Multiplier un lilas dans un verre d’eau, c’est tentant : pas de terre, pas d’hormone, on voit les racines venir. Ça marche parfois. Ça pourrit aussi souvent. Le geste est simple. Le lilas, lui, n’est pas un boutureur facile.
Voici la méthode propre, le timing, le passage en pot — et ce qu’il faut tenter quand l’eau ne donne rien.
Comment bouturer le lilas dans l’eau ?
On prélève une tige saine de 10 à 15 cm juste après la floraison, entre mai et juillet. Coupe nette en biseau sous un nœud, feuilles du bas enlevées, deux ou trois au sommet. La base plonge tout de suite dans un verre d’eau claire, à la lumière, sans soleil brûlant. L’eau se change tous les deux ou trois jours.
Ce n’est pas un tour de magie. C’est de l’hygiène et de l’attente. La pourriture gagne plus vite que les racines si on laisse le verre croupir.

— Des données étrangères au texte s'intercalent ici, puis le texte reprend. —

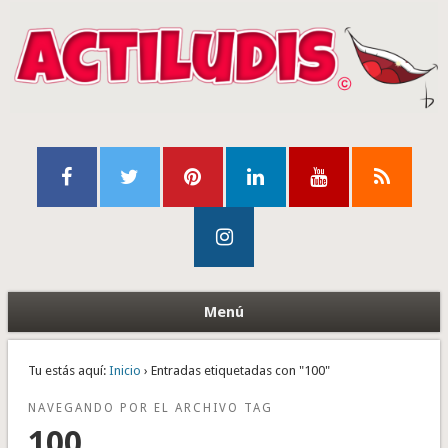
Menú
Tu estás aquí:
Inicio
› Entradas etiquetadas con "100"
NAVEGANDO POR EL ARCHIVO TAG
100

Le bon rameau, au bon moment
On cherche des tiges semi-aoûtées : pousses de l’année, encore souples, qui commencent à durcir. Pas le bois vieux. Pas la grappe fanée. Un rameau qui a fleuri a déjà donné ; il reprend mal.
La tige doit être nette, sans tache. Sécateur propre. Coupe juste sous le petit renflement d’où partent les feuilles : c’est là que les racines ont une chance de partir.
Préparer et mettre à l’eau
On allège. Moins de feuilles, moins d’évaporation, plus d’énergie pour les racines. Deux ou trois feuilles en tête suffisent. On plonge la base immédiatement : une tige qui sèche au bord de l’évier a déjà perdu une manche.
- Couper 10 à 15 cm sous un nœud, en biseau.
- Retirer le feuillage du bas, garder 2 ou 3 feuilles au sommet.
- Verre d’eau propre, lumière, pas de soleil direct.
L’ennemi de la bouture dans l’eau, ce n’est pas le manque de racines. C’est l’eau qui tourne.
De l’eau à la terre, sans se presser
Changer l’eau tous les deux ou trois jours. Eau de pluie si vous en avez, plus douce. À défaut, l’eau du robinet reposée une journée, le temps que le chlore s’évapore un peu. Le verre se tient dans un coin lumineux, pas sur un rebord plein sud en juillet.
Les premières racines blanches se montrent souvent en 2 à 4 semaines. Parfois plus, selon la chaleur. On ne tire pas sur la tige pour « vérifier ».
Le passage en pot
On attend des racines de 5 à 7 cm. Pas avant. Terreau léger mélangé de sable, petit pot, trou au préalable, tige glissée sans casser les filaments, terre tassée sans la noyer. Arrosage modéré, mi-ombre le temps que ça s’installe.
Même logique que pour planter un papyrus dans l’eau : le spectacle des racines dans le verre est plaisant, le vrai test arrive au changement de milieu.
Ce qui fait échouer
Verre sale, tige trop molle, soleil direct, oubli de l’eau. Sur un lilas greffé, même une reprise ne donnera pas forcément le même parfum, la même couleur que le pied mère : le greffon n’est pas le porte-greffe. C’est décevant, ce n’est pas un échec de main verte.
| Méthode | Réussite observée | Difficulté |
|---|---|---|
| Bouturage dans l’eau | Faible | Moyenne (hygiène) |
| Bouturage en terre | Moyenne | Moyenne |
| Marcottage / rejets | Plus élevée | Plus simple |
Quand l’eau ne suffit pas
Le bouturage en terre reprend le même rameau, dans un substrat drainant. Une hormone de bouturage aide, sans miracle. Le marcottage — une tige encore attachée, couchée, enterrée sur un nœud — réussit plus souvent. Les rejets au pied, une fois racinés, se séparent à la bêche : c’est le geste le plus banal, et souvent le plus solide.
Si vous multipliez d’autres arbustes du jardin, le même calendrier de taille compte. Un althéa bien taillé et un lilas bouturé n’ont rien à voir comme floraison, mais tous les deux détestent qu’on intervienne n’importe quand.
Le lilas préfère souvent avoir les pieds au sol. L’eau reste un essai, pas une doctrine.
Un essai, pas une obligation
Bouturer le lilas dans l’eau, c’est regarder une tige décider. Ça prend un vase, un sécateur propre, trois semaines. Si rien ne vient, on ne jette pas le pied mère. On couche une branche, on prélève un rejet, on recommence l’année suivante après la floraison.
Une racine blanche dans le verre, c’est déjà une victoire. Un arbuste en terre l’année d’après, c’est le seul résultat qui compte. Le reste est du slow jardinage, pas une recette garantie.